11th Chairman of Bangladesh Public Service Commission
- In office 27 November 2011 – 20 December 2013
- Appointed by: Zillur Rahman
- President: Zillur Rahman Mohammad Abdul Hamid
- Preceded by: Saadat Husain
- Succeeded by: Ikram Ahmed

= A. T. Ahmedul Huq Chowdhury =

A. T. Ahmedul Huq Chowdhury is a former chairperson of Bangladesh Public Service Commission. He is a retired additional inspector general of Bangladesh Police.

== Career ==
In November 2001, Chowdhury was the chief of the Criminal Investigation Department. On 13 November 2001, he was made an officer on special duty and removed from his post after the Bangladesh Nationalist Party government came to power replacing the Awami League government.

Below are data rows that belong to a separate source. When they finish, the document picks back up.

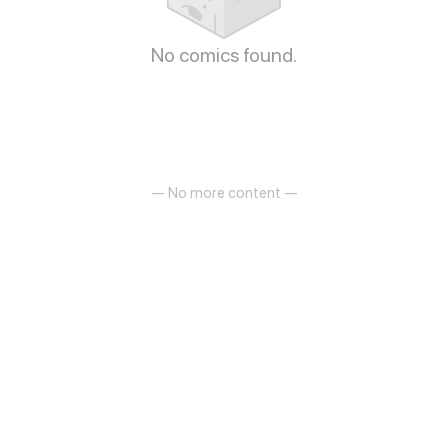
No comics found.
— No more content —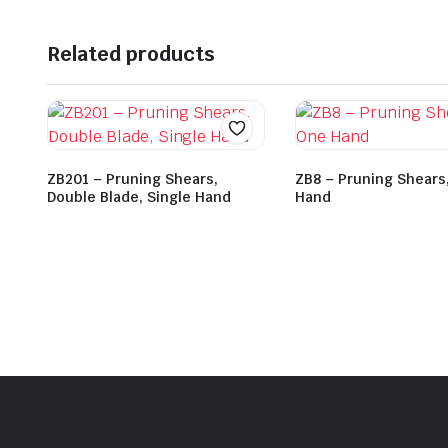
Related products
ZB201 – Pruning Shears,
ZB8 – Pruning Shears
Double Blade, Single Hand
Hand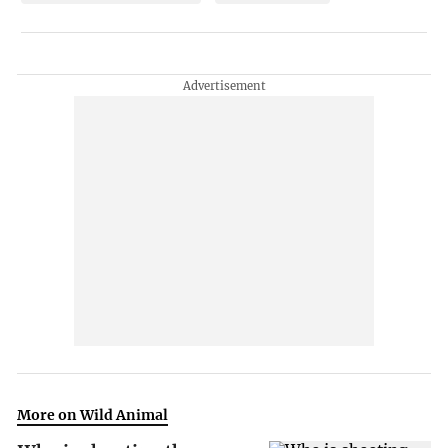
More on Wild Animal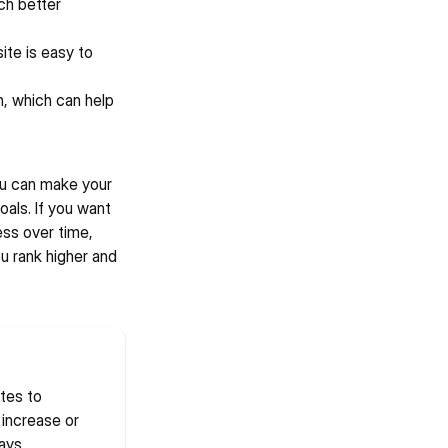
h better 
te is easy to 
, which can help 
ou can make your 
als. If you want 
ss over time, 
 rank higher and 
es to 
increase or 
ays 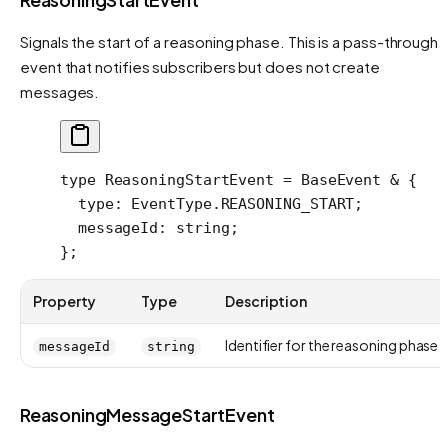
Signals the start of a reasoning phase. This is a pass-through
event that notifies subscribers but does not create
messages.
type
 ReasoningStartEvent
 =
 BaseEvent
 &
 {
  type
:
 EventType
.
REASONING_START
;
  messageId
:
 string
;
};
Property
Type
Description
Identifier for the reasoning phase
messageId
string
ReasoningMessageStartEvent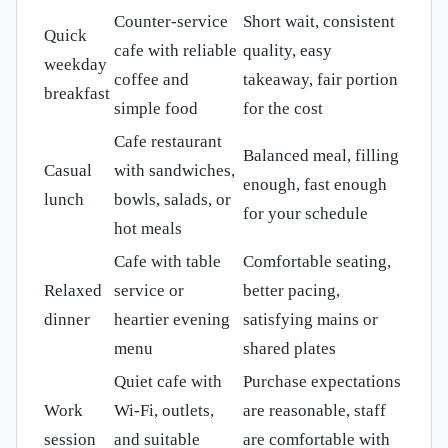
Counter-service
Short wait, consistent
Quick
cafe with reliable
quality, easy
weekday
coffee and
takeaway, fair portion
breakfast
simple food
for the cost
Cafe restaurant
Balanced meal, filling
Casual
with sandwiches,
enough, fast enough
lunch
bowls, salads, or
for your schedule
hot meals
Cafe with table
Comfortable seating,
Relaxed
service or
better pacing,
dinner
heartier evening
satisfying mains or
menu
shared plates
Quiet cafe with
Purchase expectations
Work
Wi-Fi, outlets,
are reasonable, staff
session
and suitable
are comfortable with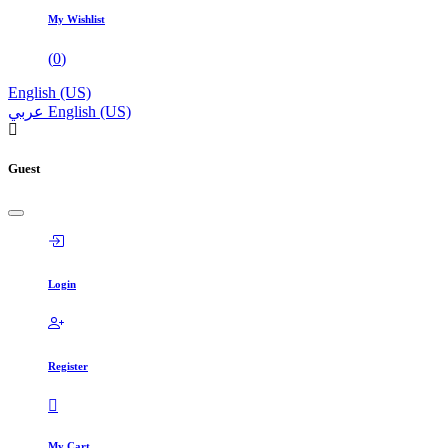
My Wishlist
(
0
)
English (US)
عربي
English (US)
Guest
Login
Register
My Cart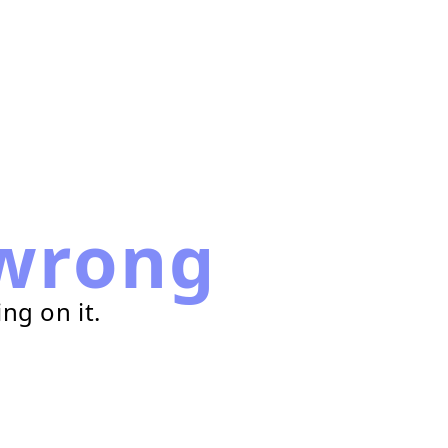
wrong
ng on it.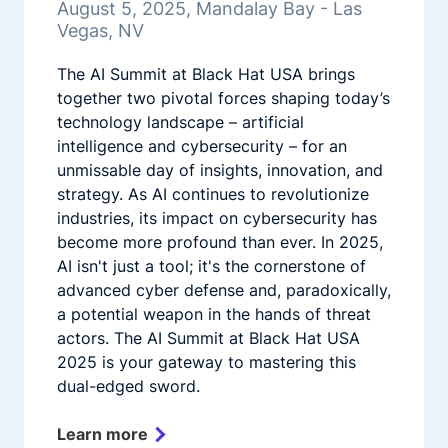
August 5, 2025, Mandalay Bay - Las
Vegas, NV
The AI Summit at Black Hat USA brings
together two pivotal forces shaping today’s
technology landscape – artificial
intelligence and cybersecurity – for an
unmissable day of insights, innovation, and
strategy. As AI continues to revolutionize
industries, its impact on cybersecurity has
become more profound than ever. In 2025,
AI isn't just a tool; it's the cornerstone of
advanced cyber defense and, paradoxically,
a potential weapon in the hands of threat
actors. The AI Summit at Black Hat USA
2025 is your gateway to mastering this
dual-edged sword.
Learn more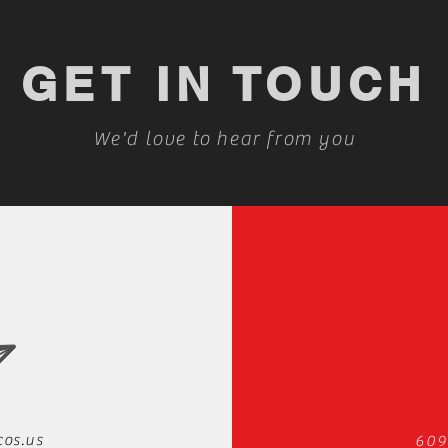
GET IN TOUCH
We'd love to hear from you
cos.us
609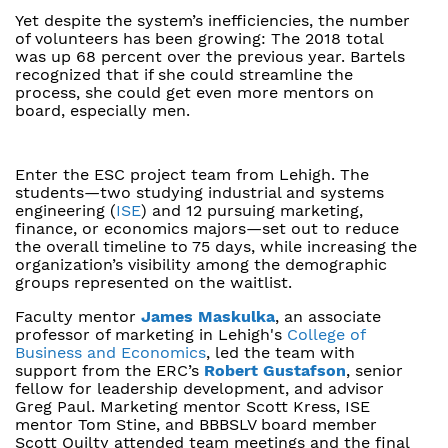
Yet despite the system’s inefficiencies, the number
of volunteers has been growing: The 2018 total
was up 68 percent over the previous year. Bartels
recognized that if she could streamline the
process, she could get even more mentors on
board, especially men.
Enter the ESC project team from Lehigh. The
students—two studying industrial and systems
engineering (
ISE
) and 12 pursuing marketing,
finance, or economics majors—set out to reduce
the overall timeline to 75 days, while increasing the
organization’s visibility among the demographic
groups represented on the waitlist.
Faculty mentor
James Maskulka
, an associate
professor of marketing in Lehigh's
College of
Business and Economics
, led the team with
support from the ERC’s
Robert Gustafson
, senior
fellow for leadership development, and advisor
Greg Paul. Marketing mentor Scott Kress, ISE
mentor Tom Stine, and BBBSLV board member
Scott Quilty attended team meetings and the final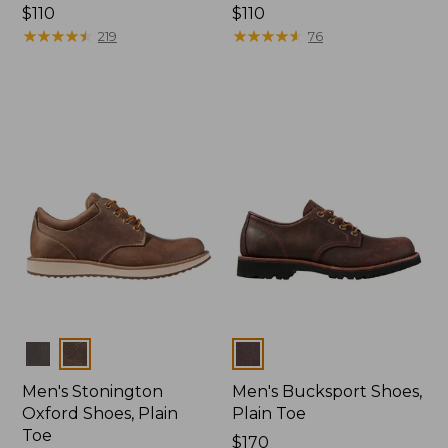
Price:
$110
Price:
$110
$110
★
★
★
★
★
★
★
★
★
★
$110
★
★
★
★
★
★
★
★
★
★
219
76
Colors
Colors
Men's Stonington
Men's Bucksport Shoes,
Oxford Shoes, Plain
Plain Toe
Toe
Price:
$170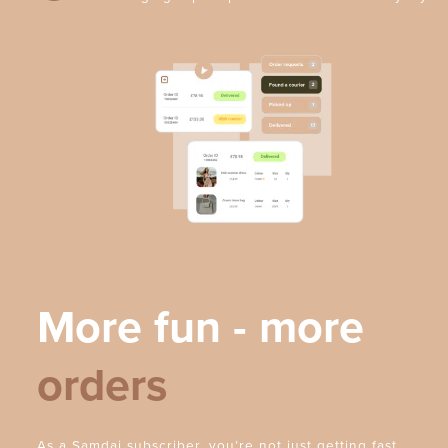
More fun - more
orders
As a Samdai subscriber, you’re not just getting fast,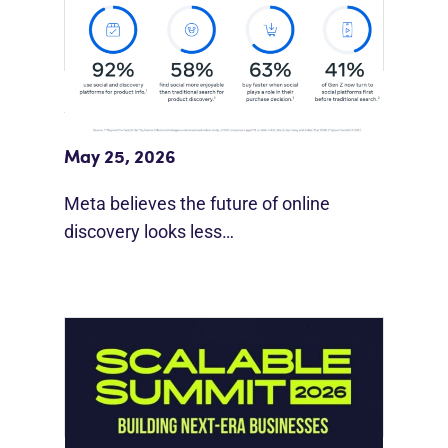
Meta Study: “Discovery Is Moving
Beyond Google”
May 25, 2026
Meta believes the future of online
discovery looks less…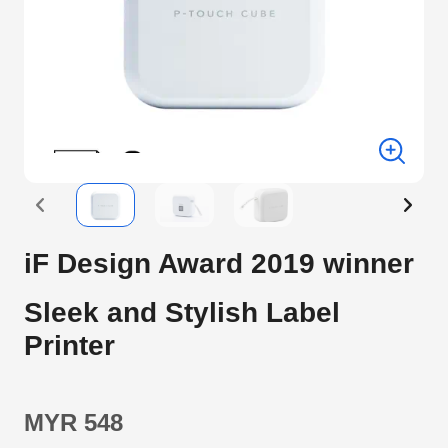
iF Design Award 2019 winner
Sleek and Stylish Label
Printer
MYR 548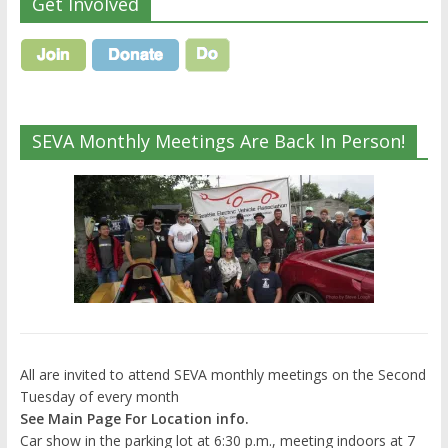
Get Involved
SEVA Monthly Meetings Are Back In Person!
All are invited to attend SEVA monthly meetings on the Second
Tuesday of every month
See Main Page For Location info.
Car show in the parking lot at 6:30 p.m., meeting indoors at 7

Chowdhury joined the Public Service Commission on 23 June 2009. He had been serving in Bangladesh Police as an additional inspector general.

Chowdhury was appointed chairman of the Bangladesh Public Service Commission in November 2011. During his tenure, the commission canceled results of the 34th Bangladesh Civil Service preliminary exam and announced a new result without the usage of quota. This faced criticism from the indigenous communities whose candidates names were dropped from the revised list. In January 2012, he served in the search committee for the Bangladesh Election Commission. The search committee appointed Kazi Rakibuddin Ahmad Chief Election Commissioner of Bangladesh.

In December 2013, Ikram Ahmed succeeded Chowdhury as chairman of the Bangladesh Public Service Commission.

Chowdhury is a trustee board member of Hamdard Laboratories (WAQF) Bangladesh. He is the chairperson of the disciplinary committee of Hamdard University Bangladesh.